WHAT TO WORK ON:
Here is the task for the records below: repeat exactly the lines from the one with "Hardware (174, 139)" to the one with "航空・宇宙分野 活用事例 (87, 1869)", both included, and nothing else.

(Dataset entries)
--

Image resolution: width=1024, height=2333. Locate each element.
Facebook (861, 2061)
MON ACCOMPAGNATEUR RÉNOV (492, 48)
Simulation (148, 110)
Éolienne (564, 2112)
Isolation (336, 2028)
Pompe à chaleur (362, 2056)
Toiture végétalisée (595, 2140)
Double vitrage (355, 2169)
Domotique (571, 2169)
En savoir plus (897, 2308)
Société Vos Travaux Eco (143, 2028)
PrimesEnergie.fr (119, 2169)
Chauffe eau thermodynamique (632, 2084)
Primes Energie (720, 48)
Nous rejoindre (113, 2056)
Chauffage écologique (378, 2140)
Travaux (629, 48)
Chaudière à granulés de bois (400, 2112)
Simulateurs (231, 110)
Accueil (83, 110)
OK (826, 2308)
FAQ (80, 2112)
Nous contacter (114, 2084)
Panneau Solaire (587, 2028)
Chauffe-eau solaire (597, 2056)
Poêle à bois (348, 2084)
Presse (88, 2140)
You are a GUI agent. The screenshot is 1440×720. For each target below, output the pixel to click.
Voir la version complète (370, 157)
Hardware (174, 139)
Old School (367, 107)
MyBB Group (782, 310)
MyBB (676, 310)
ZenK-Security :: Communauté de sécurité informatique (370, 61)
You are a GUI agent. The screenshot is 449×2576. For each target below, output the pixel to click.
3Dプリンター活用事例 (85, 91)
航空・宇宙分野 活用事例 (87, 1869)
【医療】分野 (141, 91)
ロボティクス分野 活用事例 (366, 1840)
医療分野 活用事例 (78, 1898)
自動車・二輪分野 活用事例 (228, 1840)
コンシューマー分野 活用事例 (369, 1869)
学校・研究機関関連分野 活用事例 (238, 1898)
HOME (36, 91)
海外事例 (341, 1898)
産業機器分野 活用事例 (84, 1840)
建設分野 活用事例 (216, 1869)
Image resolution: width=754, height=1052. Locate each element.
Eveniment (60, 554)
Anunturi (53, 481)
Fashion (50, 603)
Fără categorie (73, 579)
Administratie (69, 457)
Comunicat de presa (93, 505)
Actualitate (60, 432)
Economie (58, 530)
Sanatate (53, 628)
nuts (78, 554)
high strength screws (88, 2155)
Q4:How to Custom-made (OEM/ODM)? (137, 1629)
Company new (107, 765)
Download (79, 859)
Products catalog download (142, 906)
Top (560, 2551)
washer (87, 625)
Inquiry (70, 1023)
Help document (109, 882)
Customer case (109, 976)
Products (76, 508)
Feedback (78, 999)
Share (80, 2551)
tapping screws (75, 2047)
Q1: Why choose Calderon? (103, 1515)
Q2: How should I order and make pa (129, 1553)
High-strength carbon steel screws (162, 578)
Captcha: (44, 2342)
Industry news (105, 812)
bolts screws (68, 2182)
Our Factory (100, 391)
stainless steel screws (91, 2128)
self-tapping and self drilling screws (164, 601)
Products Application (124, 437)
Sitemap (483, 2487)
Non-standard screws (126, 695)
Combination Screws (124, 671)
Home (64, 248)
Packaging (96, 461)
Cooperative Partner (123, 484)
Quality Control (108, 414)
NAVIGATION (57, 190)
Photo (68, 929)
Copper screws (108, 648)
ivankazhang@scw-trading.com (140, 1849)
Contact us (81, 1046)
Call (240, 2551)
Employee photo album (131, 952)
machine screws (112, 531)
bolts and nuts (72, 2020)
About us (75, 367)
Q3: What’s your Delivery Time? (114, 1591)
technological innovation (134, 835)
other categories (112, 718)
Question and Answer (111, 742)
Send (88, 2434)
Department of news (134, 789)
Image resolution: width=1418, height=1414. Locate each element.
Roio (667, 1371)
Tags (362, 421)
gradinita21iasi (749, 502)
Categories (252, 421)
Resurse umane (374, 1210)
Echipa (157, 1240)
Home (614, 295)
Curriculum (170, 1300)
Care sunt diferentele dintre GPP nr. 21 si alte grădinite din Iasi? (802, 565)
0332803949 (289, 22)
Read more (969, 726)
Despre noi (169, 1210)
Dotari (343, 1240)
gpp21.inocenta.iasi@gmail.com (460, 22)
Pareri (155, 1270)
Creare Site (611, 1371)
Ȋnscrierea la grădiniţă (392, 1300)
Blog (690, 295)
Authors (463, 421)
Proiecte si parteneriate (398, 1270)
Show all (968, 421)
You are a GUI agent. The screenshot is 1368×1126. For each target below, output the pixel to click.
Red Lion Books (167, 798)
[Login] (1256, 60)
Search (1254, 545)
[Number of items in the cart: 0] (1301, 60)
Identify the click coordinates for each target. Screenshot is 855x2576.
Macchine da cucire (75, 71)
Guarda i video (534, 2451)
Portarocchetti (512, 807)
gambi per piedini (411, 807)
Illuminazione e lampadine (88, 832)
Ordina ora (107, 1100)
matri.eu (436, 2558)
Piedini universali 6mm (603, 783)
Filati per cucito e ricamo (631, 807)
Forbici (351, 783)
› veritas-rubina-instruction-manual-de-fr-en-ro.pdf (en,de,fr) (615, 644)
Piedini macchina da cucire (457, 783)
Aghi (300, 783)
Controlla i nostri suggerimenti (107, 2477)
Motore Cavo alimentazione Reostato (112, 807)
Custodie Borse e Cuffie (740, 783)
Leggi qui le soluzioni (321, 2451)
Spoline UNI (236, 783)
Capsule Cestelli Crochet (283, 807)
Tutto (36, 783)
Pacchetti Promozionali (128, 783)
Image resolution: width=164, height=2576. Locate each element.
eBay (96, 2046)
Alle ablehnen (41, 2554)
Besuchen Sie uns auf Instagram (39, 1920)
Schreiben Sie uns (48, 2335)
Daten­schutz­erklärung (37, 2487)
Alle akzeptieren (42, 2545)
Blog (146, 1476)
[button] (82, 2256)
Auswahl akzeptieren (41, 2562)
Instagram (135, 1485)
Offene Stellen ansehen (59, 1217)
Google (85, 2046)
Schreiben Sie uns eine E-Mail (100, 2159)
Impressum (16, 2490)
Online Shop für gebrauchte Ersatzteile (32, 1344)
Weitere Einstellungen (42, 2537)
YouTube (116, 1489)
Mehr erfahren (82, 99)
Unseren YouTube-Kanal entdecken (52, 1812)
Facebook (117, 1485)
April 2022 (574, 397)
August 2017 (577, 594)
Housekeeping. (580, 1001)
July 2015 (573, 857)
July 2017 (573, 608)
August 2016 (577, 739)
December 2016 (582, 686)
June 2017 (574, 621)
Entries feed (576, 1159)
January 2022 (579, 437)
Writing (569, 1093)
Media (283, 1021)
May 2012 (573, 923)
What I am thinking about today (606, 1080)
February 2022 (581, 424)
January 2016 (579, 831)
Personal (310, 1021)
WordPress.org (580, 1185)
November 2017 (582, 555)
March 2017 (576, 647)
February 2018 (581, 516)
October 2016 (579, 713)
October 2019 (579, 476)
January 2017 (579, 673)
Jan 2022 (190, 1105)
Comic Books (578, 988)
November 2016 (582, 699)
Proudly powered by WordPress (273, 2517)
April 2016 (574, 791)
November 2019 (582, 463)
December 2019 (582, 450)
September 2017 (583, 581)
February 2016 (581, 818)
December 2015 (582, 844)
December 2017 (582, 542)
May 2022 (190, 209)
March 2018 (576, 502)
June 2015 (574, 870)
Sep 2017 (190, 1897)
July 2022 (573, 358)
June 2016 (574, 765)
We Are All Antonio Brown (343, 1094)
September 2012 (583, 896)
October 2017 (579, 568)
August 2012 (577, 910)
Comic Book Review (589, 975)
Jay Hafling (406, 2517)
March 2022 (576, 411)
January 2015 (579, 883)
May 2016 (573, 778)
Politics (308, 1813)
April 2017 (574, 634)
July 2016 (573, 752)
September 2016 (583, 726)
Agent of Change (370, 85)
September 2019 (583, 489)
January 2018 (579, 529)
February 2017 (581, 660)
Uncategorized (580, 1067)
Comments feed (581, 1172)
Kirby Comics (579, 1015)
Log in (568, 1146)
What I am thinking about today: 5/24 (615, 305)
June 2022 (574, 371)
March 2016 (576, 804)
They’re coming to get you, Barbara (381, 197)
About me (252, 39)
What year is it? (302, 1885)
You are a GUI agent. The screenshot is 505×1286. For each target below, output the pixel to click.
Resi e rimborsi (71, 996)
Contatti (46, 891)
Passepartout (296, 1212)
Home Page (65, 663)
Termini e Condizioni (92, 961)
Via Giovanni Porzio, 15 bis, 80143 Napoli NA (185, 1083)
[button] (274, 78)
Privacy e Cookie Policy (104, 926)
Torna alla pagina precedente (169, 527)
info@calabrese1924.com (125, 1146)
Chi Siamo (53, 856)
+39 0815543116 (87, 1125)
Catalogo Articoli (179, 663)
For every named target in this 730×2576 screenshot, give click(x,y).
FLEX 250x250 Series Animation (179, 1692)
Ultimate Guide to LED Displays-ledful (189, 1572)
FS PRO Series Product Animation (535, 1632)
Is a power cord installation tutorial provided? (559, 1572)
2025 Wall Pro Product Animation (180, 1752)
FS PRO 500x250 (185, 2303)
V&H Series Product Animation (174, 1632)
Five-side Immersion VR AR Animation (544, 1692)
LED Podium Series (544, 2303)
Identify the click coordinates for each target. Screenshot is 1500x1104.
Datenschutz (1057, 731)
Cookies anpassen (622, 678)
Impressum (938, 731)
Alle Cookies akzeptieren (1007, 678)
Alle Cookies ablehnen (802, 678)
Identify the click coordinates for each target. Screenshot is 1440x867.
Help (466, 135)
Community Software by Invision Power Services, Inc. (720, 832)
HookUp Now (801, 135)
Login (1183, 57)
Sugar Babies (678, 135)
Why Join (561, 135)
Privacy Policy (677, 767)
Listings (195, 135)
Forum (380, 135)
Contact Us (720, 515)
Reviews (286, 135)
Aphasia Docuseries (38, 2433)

--

TASK ANSWER:
Hardware (174, 139)
Old School (367, 107)
MyBB Group (782, 310)
MyBB (676, 310)
ZenK-Security :: Communauté de sécurité informatique (370, 61)
You are a GUI agent. The screenshot is 449×2576. For each target below, output the pixel to click.
3Dプリンター活用事例 (85, 91)
航空・宇宙分野 活用事例 (87, 1869)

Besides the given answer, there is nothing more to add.